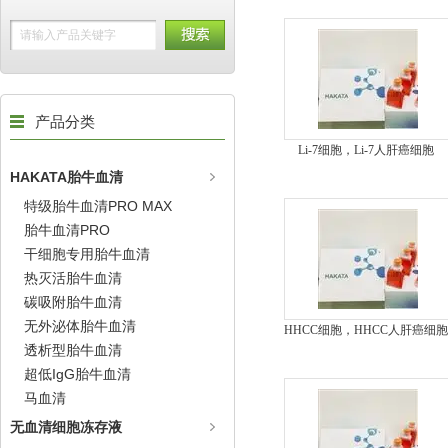
产品分类
Li-7细胞，Li-7人肝癌细胞
HAKATA胎牛血清
特级胎牛血清PRO MAX
胎牛血清PRO
干细胞专用胎牛血清
热灭活胎牛血清
碳吸附胎牛血清
无外泌体胎牛血清
HHCC细胞，HHCC人肝癌细
透析型胎牛血清
超低IgG胎牛血清
马血清
无血清细胞冻存液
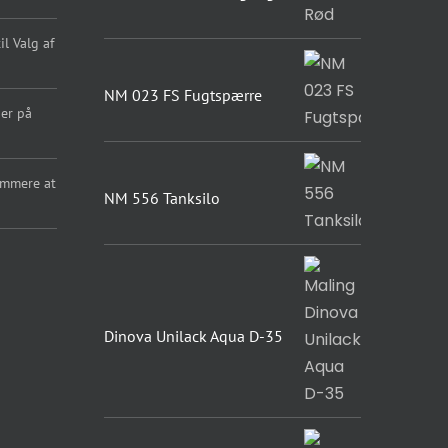
l Valg af
NM 023 FS Fugtspærre
er på
emmere at
NM 556 Tanksilo
Dinova Unilack Aqua D-35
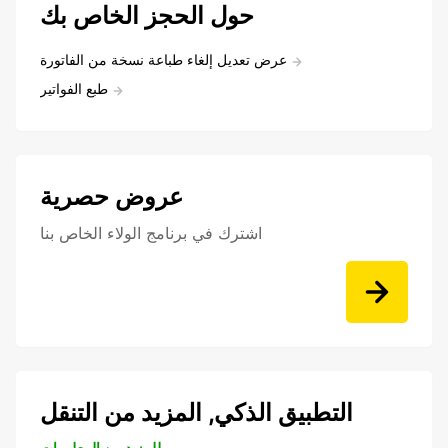
حول الحجز الخاص بك
عرض تعديل إلغاء طباعة نسخة من الفاتورة
طبع الفواتير
عروض حصرية
اشترك في برنامج الولاء الخاص بنا
التطبيق الذكي, المزيد من التنقل
للمزيد من المعلومات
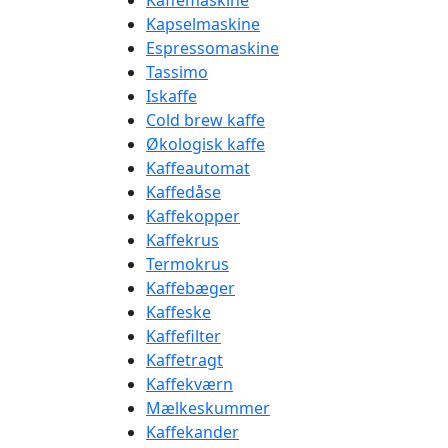
Kaffemaskine
Kapselmaskine
Espressomaskine
Tassimo
Iskaffe
Cold brew kaffe
Økologisk kaffe
Kaffeautomat
Kaffedåse
Kaffekopper
Kaffekrus
Termokrus
Kaffebæger
Kaffeske
Kaffefilter
Kaffetragt
Kaffekværn
Mælkeskummer
Kaffekander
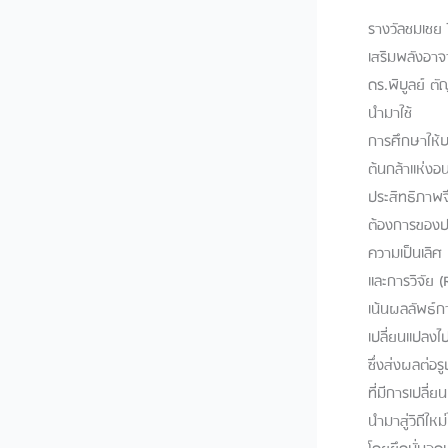
ที่
รางวัลชมเชย ปีการศึกษา 2566 ยุทธศาสตร์ที่ 1 : KR 1.4.4, KR 1.4.5 ศาสตร์การสอนและการเรียนรู้: เสริมพลังอาจารย์ใหม่ สู่การจัดการเรียนรู้ที่มีประสิทธิภาพ ผู้จัดทำโครงการ​ ดร.ชิดชไม วิสุตกุล และ ดร.พิบูลย์ ตัญญบุตร วิทยาลัยครูสุริยเทพ หลักการและเหตุผล/ความสำคัญ/ความรู้ที่เป็นประเด็นสำคัญที่นำมาใช้​ การศึกษาเป็นรากฐานสำคัญของการพัฒนาประเทศ ครูมีบทบาทสำคัญในการขับเคลื่อนการศึกษาให้บรรลุเป้าหมาย คุณภาพการศึกษาจึงผูกพันกับคุณภาพของครูโดยตรง ครูใหม่เปรียบเสมือนต้นกล้าแห่งอนาคตของการศึกษา การเสริมพลังครูใหม่ให้มีศักยภาพและพร้อมสำหรับการสอนที่มีประสิทธิภาพจึงเป็นสิ่งที่จำเป็นเป้าหมายของสถาบันอุดมศึกษาคือการผลิตกำลังคนที่สอดคล้องกับความต้องการของประเทศ โดยมีภารกิจหลัก คือ การสร้างคนให้เปี่ยมด้วยความรู้ และมุ่งพัฒนาสร้างความรู้สู่ความเป็นเลิศ เพื่อขับเคลื่อนการพัฒนา สังคมให้พึ่งตนเองได้ พัฒนาได้และแข่งขันได้ การสอน (Teaching) และการวิจัย (Research) จึงเป็นสองด้านของเหรียญอันเดียวกัน ทิศทางการเรียนการสอนในศตวรรษที่ 21 เน้นผลลัพธ์การเรียนรู้ (learning outcomes) การจัดการเรียนการสอนระดับอุดมศึกษาในปัจจุบันได้เปลี่ยนแปลงไปอย่างมากตามภารกิจหลักของรัฐบาลในการขับเคลื่อนประเทศสู่การศึกษายุค Thailand 4.0 ซึ่งส่งผลต่อรูปแบบกระบวนการจัดการศึกษาในสถาบันอุดมศึกษาเป็นอย่างมาก ผนวกกับสถานการณ์โลกที่มีการเปลี่ยนแปลงไปอย่างรวดเร็ว โดยเฉพาะอย่างยิ่งการเกิดขึ้นและแพร่กระจาย ของเชื้อไวรัส Covid-19 ที่นำมาสู่วิถีใหม่ในการดำรงชีวิต การจัดการศึกษาจำเป็นต้องมีการปรับตัว
มี
ประสิทธิภาพ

### Try it
Taking the records above as input, show every line in which the word "الخاص" is present.

### Completed exercise
حول الحجز الخاص بك
اشترك في برنامج الولاء الخاص بنا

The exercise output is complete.